A scholar's excellent appreciation of Bob Wills . . .

Lovers of western swing owe a debt of gratitude to musicologist Charles Townsend, who spent many years collecting material for this wonderful biography of Bob Wills. In addition to many interviews with Bob and Betty Wills in the years (1971-73) before his death, Townsend talked at length to scores of people who worked with Wills and remembered him. The great achievement of the book is its warm appreciation of Wills and his Texas Playboys and its evocation of a swath of 20th century social history, while standing also as a sound work of research. Each chapter is followed by pages of footnotes that cite his sources; there are 200+ photographs of Bob and the many bands, right up to the final reunion; and the book ends with a 30+ page discography, with details of every recording session from 1929-1973. The 19-page index also makes it an excellent reference book. Townsend argues that Wills created a unique form of popular music by mixing instruments associated with both country music and jazz - strings on the one hand and drums, brass, and reeds on the other. He notes how Wills' distinctive style was a blend of frontier fiddle music, New Orleans Dixieland, and blues learned as a boy picking cotton with black field laborers. Not exactly country, and certainly not hillbilly - though he was often identified as such by recording marketers who seemed seldom to understand him - Wills often emulated the big swing bands of the 1930s and 40s. So his music acquired the label "western swing," and its popularity went from regional to national. Finally, with his best-loved hit "New San Antonio Rose" (1940) he entered the mainstream of American popular music. While following the rise of Wills' career as a bandleader, Townsend focuses also on his personal problems, his many marriages, his financial difficulties, his insecurities, and his alcoholism. Also, the post-war years were never to match the satisfaction Wills had in his first band. But even while popular music evolved and left swing behind, Wills maintained a huge audience of devoted fans, and younger bands today (Asleep at the Wheel, Hot Club of Cowtown) continue the legacy. This book is for everybody whose love affair with Bob Wills and his music lives on.

Ah HAAAAAAAAA

Best biography ever of the late great Bob Wills. Top-notch reading.Everything you ever wanted to know about the King of Western Swing, warts and all.

great

this is the only book to get some of the information of bob and the western swing movement. written by noted scholar and from a scholary/musico historian viewpoint. must read.

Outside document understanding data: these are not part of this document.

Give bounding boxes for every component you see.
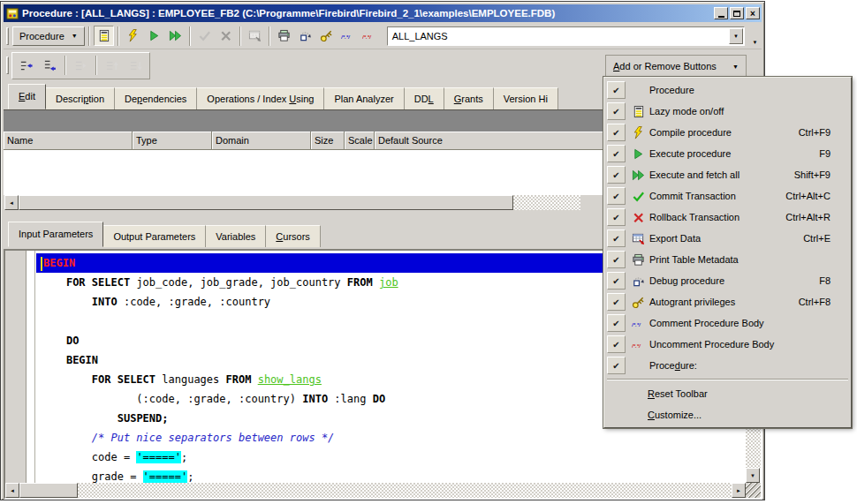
scrollbar-track[interactable] <box>78 483 732 498</box>
menu-item-icon-slot <box>630 147 647 161</box>
toolbar-options-button[interactable]: ▼ <box>748 25 762 48</box>
tab-dependencies[interactable]: Dependencies <box>115 87 197 109</box>
column-header-name[interactable]: Name <box>4 132 133 149</box>
window-title: Procedure : [ALL_LANGS] : EMPLOYEE_FB2 (… <box>19 8 710 19</box>
column-header-type[interactable]: Type <box>133 132 212 149</box>
procedure-selector-combobox[interactable]: ALL_LANGS ▼ <box>387 26 745 46</box>
menu-item-icon-slot <box>630 232 647 245</box>
minimize-button[interactable] <box>714 7 728 19</box>
comment-icon: /*.*/ <box>341 29 354 42</box>
scrollbar-track[interactable] <box>513 195 580 210</box>
compile-button[interactable] <box>123 26 143 46</box>
toolbar-buttons: /*.*//*.*/ <box>94 26 379 46</box>
menu-item-label: Lazy mode on/off <box>649 106 724 117</box>
scroll-right-button[interactable]: ► <box>732 483 746 498</box>
code-line[interactable]: grade = '====='; <box>41 467 746 483</box>
menu-item-compile-procedure[interactable]: ✔Compile procedureCtrl+F9 <box>605 122 850 143</box>
toolbar-grip[interactable] <box>6 27 9 45</box>
menu-item-label: Execute procedure <box>649 148 731 159</box>
scroll-left-button[interactable]: ◄ <box>4 195 19 210</box>
combobox-dropdown-arrow[interactable]: ▼ <box>729 28 743 44</box>
tab-edit[interactable]: Edit <box>8 84 46 109</box>
debug-button[interactable] <box>295 26 315 46</box>
tab-plan-analyzer[interactable]: Plan Analyzer <box>324 87 404 109</box>
table-link[interactable]: show_langs <box>258 373 322 386</box>
scroll-down-button[interactable]: ▼ <box>746 468 760 483</box>
menu-item-label: Compile procedure <box>649 127 732 138</box>
toolbar-grip[interactable] <box>6 56 9 74</box>
sql-text: grade = <box>41 470 143 483</box>
table-link[interactable]: job <box>379 276 398 289</box>
tab-ddl[interactable]: DDL <box>405 87 444 109</box>
tab-version-hi[interactable]: Version Hi <box>494 87 558 109</box>
scrollbar-thumb[interactable] <box>19 483 78 498</box>
menu-item-label: Debug procedure <box>649 275 724 286</box>
scroll-left-button[interactable]: ◄ <box>5 483 19 498</box>
maximize-button[interactable] <box>730 7 744 19</box>
menu-item-shortcut: Ctrl+Alt+C <box>785 191 850 201</box>
menu-item-debug-procedure[interactable]: ✔Debug procedureF8 <box>605 270 850 291</box>
column-header-scale[interactable]: Scale <box>345 132 375 149</box>
menu-item-export-data[interactable]: ✔Export DataCtrl+E <box>605 228 850 249</box>
menu-item-execute-and-fetch-all[interactable]: ✔Execute and fetch allShift+F9 <box>605 164 850 185</box>
menu-item-autogrant-privileges[interactable]: ✔Autogrant privilegesCtrl+F8 <box>605 291 850 312</box>
code-line[interactable]: code = '====='; <box>41 448 746 467</box>
menu-item-lazy-mode-on-off[interactable]: ✔Lazy mode on/off <box>605 101 850 122</box>
code-line[interactable]: /* Put nice separators between rows */ <box>41 428 746 448</box>
add-remove-buttons-button[interactable]: Add or Remove Buttons ▼ <box>605 55 747 78</box>
menu-item-procedure[interactable]: ✔Procedure: <box>605 355 850 376</box>
editor-hscrollbar[interactable]: ◄ ► <box>5 483 746 498</box>
sql-string: '=====' <box>143 470 188 483</box>
menu-item-execute-procedure[interactable]: ✔Execute procedureF9 <box>605 143 850 164</box>
tab-description[interactable]: Description <box>46 87 115 109</box>
close-button[interactable]: × <box>746 7 760 19</box>
menu-item-reset-toolbar[interactable]: Reset Toolbar <box>605 383 850 404</box>
menu-item-commit-transaction[interactable]: ✔Commit TransactionCtrl+Alt+C <box>605 185 850 207</box>
menu-item-comment-procedure-body[interactable]: ✔/*.*/Comment Procedure Body <box>605 312 850 334</box>
tab-operations-index-using[interactable]: Operations / Index Using <box>197 87 324 109</box>
print-icon <box>632 253 645 267</box>
execute-fetch-button[interactable] <box>165 26 186 46</box>
print-button[interactable] <box>274 26 294 46</box>
sql-text <box>41 412 118 425</box>
procedure-menu-button[interactable]: Procedure ▼ <box>12 26 85 46</box>
lazy-mode-button[interactable] <box>94 26 114 46</box>
tab-input-parameters[interactable]: Input Parameters <box>8 222 103 247</box>
tab-variables[interactable]: Variables <box>206 225 266 247</box>
column-header-size[interactable]: Size <box>311 132 345 149</box>
sql-text: (:code, :grade, :country) <box>41 393 302 405</box>
menu-item-shortcut: Ctrl+Alt+R <box>785 212 850 222</box>
column-header-domain[interactable]: Domain <box>212 132 311 149</box>
menu-item-procedure[interactable]: ✔Procedure <box>605 79 850 101</box>
svg-text:/*.*/: /*.*/ <box>341 34 351 40</box>
comment-button[interactable]: /*.*/ <box>337 26 358 46</box>
toolbar-separator <box>88 26 90 46</box>
sql-text: ; <box>181 451 187 463</box>
sql-keyword: INTO <box>92 296 118 308</box>
move-right-icon <box>74 59 87 72</box>
tab-grants[interactable]: Grants <box>444 87 494 109</box>
checkmark: ✔ <box>607 357 626 374</box>
checkmark: ✔ <box>607 293 626 311</box>
menu-item-customize[interactable]: Customize... <box>605 404 850 425</box>
grid-hscrollbar[interactable]: ◄ <box>4 195 580 210</box>
resize-grip[interactable] <box>746 483 761 498</box>
checkmark: ✔ <box>607 187 626 205</box>
insert-variable-button[interactable] <box>38 55 62 77</box>
menu-item-rollback-transaction[interactable]: ✔Rollback TransactionCtrl+Alt+R <box>605 207 850 228</box>
uncomment-button[interactable]: /*.*/ <box>359 26 379 46</box>
insert-parameter-button[interactable] <box>14 55 38 77</box>
autogrant-icon <box>632 296 645 309</box>
tab-cursors[interactable]: Cursors <box>266 225 321 247</box>
execute-button[interactable] <box>144 26 164 46</box>
scrollbar-thumb[interactable] <box>19 195 513 210</box>
svg-text:/*.*/: /*.*/ <box>632 342 641 348</box>
sql-keyword: SUSPEND; <box>118 412 169 425</box>
menu-item-print-table-metadata[interactable]: ✔Print Table Metadata <box>605 249 850 270</box>
autogrant-button[interactable] <box>316 26 337 46</box>
menu-item-uncomment-procedure-body[interactable]: ✔/*.*/Uncomment Procedure Body <box>605 334 850 355</box>
sql-text <box>373 276 379 289</box>
tab-output-parameters[interactable]: Output Parameters <box>103 225 206 247</box>
insert-variable-icon <box>43 59 57 72</box>
title-bar[interactable]: Procedure : [ALL_LANGS] : EMPLOYEE_FB2 (… <box>4 4 762 22</box>
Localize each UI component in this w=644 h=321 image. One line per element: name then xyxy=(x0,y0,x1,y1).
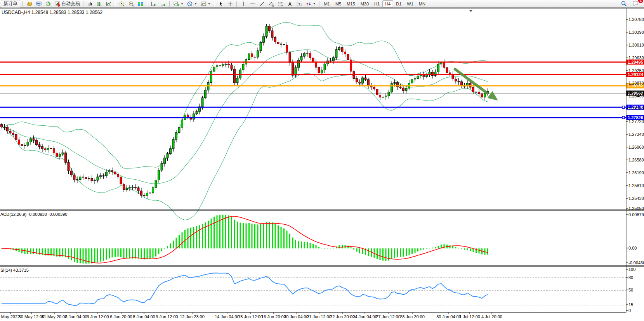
candle xyxy=(30,139,32,142)
trend-line-icon xyxy=(259,1,265,7)
toolbar-separator xyxy=(319,1,320,7)
candle xyxy=(36,140,38,144)
timeframe-w1-button[interactable]: W1 xyxy=(404,0,416,7)
tile-windows-icon xyxy=(137,1,144,7)
candle xyxy=(120,177,122,184)
candle xyxy=(79,177,81,179)
candle xyxy=(403,88,404,90)
toolbar-separator xyxy=(169,1,170,7)
candle xyxy=(164,158,166,164)
candle xyxy=(102,176,104,176)
periods-clock-button[interactable]: ▼ xyxy=(185,0,199,8)
bars-chart-icon xyxy=(87,1,93,7)
line-chart-button[interactable] xyxy=(104,0,113,8)
rsi-tick-label: 50 xyxy=(628,288,633,292)
tile-windows-button[interactable] xyxy=(136,0,145,8)
candle xyxy=(292,62,294,75)
candle xyxy=(394,83,396,84)
search-button[interactable] xyxy=(619,0,628,7)
dropdown-caret-icon[interactable]: ▼ xyxy=(181,2,184,5)
templates-button[interactable]: ▼ xyxy=(199,0,212,8)
timeframe-d1-button[interactable]: D1 xyxy=(393,0,404,7)
candle xyxy=(257,51,259,57)
indicators-button[interactable]: ▼ xyxy=(172,0,185,8)
timeframe-m15-button[interactable]: M15 xyxy=(344,0,358,7)
candle xyxy=(132,187,134,188)
zoom-out-button[interactable] xyxy=(127,0,136,8)
arrows-button[interactable]: ▼ xyxy=(304,0,318,8)
timeframe-mn-button[interactable]: MN xyxy=(416,0,428,7)
macd-tick-label: -0.004601 xyxy=(628,260,644,265)
zoom-in-button[interactable] xyxy=(117,0,127,8)
candle xyxy=(1,125,3,127)
level-marker xyxy=(622,106,625,108)
trend-arrow-head xyxy=(488,91,498,101)
candle xyxy=(201,98,203,107)
horizontal-line-button[interactable] xyxy=(248,0,257,8)
time-tick-label: 15 Jun 12:00 xyxy=(238,314,263,319)
candle xyxy=(158,170,160,180)
candle xyxy=(269,26,271,31)
candle xyxy=(306,53,308,53)
candle xyxy=(196,111,198,114)
macd-indicator-label: ACD(12,26,9) -0.000930 -0.000390 xyxy=(0,212,67,217)
chart-area[interactable]: 1.294951.291241.287821.285621.281381.278… xyxy=(0,0,644,321)
svg-text:T: T xyxy=(298,2,300,6)
terminal-button[interactable] xyxy=(34,0,43,8)
chart-canvas[interactable]: 1.294951.291241.287821.285621.281381.278… xyxy=(0,0,644,321)
timeframe-h4-button[interactable]: H4 xyxy=(382,0,393,7)
candle xyxy=(236,78,238,83)
candle-chart-button[interactable] xyxy=(95,0,104,8)
trend-line-button[interactable] xyxy=(257,0,267,8)
line-chart-icon xyxy=(106,1,112,7)
zoom-in-icon xyxy=(119,1,125,7)
dropdown-caret-icon[interactable]: ▼ xyxy=(194,2,197,5)
sound-button[interactable] xyxy=(43,0,53,8)
timeframe-m5-button[interactable]: M5 xyxy=(333,0,344,7)
vertical-line-button[interactable] xyxy=(239,0,248,8)
timeframe-m1-button[interactable]: M1 xyxy=(321,0,333,7)
candle xyxy=(484,94,486,97)
time-tick-label: 9 Jun 12:00 xyxy=(156,314,178,319)
chart-shift-button[interactable] xyxy=(158,0,168,8)
candles xyxy=(1,24,489,199)
candle xyxy=(33,139,35,140)
timeframe-h1-button[interactable]: H1 xyxy=(371,0,382,7)
svg-text:E: E xyxy=(272,4,274,7)
market-watch-button[interactable] xyxy=(25,0,34,8)
candle xyxy=(437,64,439,72)
candle xyxy=(27,142,29,146)
autotrading-button[interactable]: 自动交易 xyxy=(53,0,82,8)
text-label-button[interactable]: T xyxy=(295,0,304,8)
crosshair-button[interactable] xyxy=(226,0,235,8)
rsi-tick-label: 100 xyxy=(628,267,635,272)
candle xyxy=(335,50,337,58)
candle xyxy=(137,188,139,191)
time-tick-label: 27 Jun 12:00 xyxy=(376,314,401,319)
price-tick-label: 1.26960 xyxy=(628,145,644,149)
equidistant-channel-button[interactable]: E xyxy=(267,0,276,8)
candle xyxy=(266,26,267,36)
candle xyxy=(12,133,14,135)
candle xyxy=(178,127,180,133)
text-button[interactable]: A xyxy=(285,0,295,8)
price-tick-label: 1.27720 xyxy=(628,119,644,124)
candle xyxy=(3,127,5,127)
candle xyxy=(242,64,244,70)
dropdown-caret-icon[interactable]: ▼ xyxy=(313,2,316,5)
auto-scroll-button[interactable] xyxy=(149,0,158,8)
price-tick-label: 1.26580 xyxy=(628,158,644,162)
candle xyxy=(219,66,221,66)
candle xyxy=(368,80,370,86)
timeframe-m30-button[interactable]: M30 xyxy=(358,0,371,7)
candle xyxy=(385,96,387,97)
candle xyxy=(149,193,151,193)
cursor-button[interactable] xyxy=(216,0,226,8)
fibonacci-button[interactable]: F xyxy=(276,0,285,8)
periods-clock-icon xyxy=(187,1,193,7)
dropdown-caret-icon[interactable]: ▼ xyxy=(208,2,211,5)
time-tick-label: 21 Jun 12:00 xyxy=(307,314,332,319)
bars-chart-button[interactable] xyxy=(85,0,95,8)
svg-text:A: A xyxy=(288,1,292,7)
new-order-button[interactable]: 新订单 xyxy=(1,0,20,8)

The Definative Biography of Bob Wills -

Based upon the oral history and interviews with band members, family and Bob Wills himself. Covers early life and hardships, personal and professional life. His succuss and hardships are explained in footnoted and annotated fashion.A very good insight to life in pre-war (pre-television) and post war America. After reading, I hear the old recordings differently based upon the interview comments. I never heard the suitcase beat on the "Steel Guitar Rag" until I read the musicians description Bob Wills life included the "first right to work" case argued before the US Supreme Court; he played at dances with Bonnie and Clyde in the audience; he owned a nightclub that was sold to Jack Ruby (assassin of Lee Harvey Oswald). Also tells the tale of how he wrote his most famous song "San Antonio Rose" by the men who were there when he did it!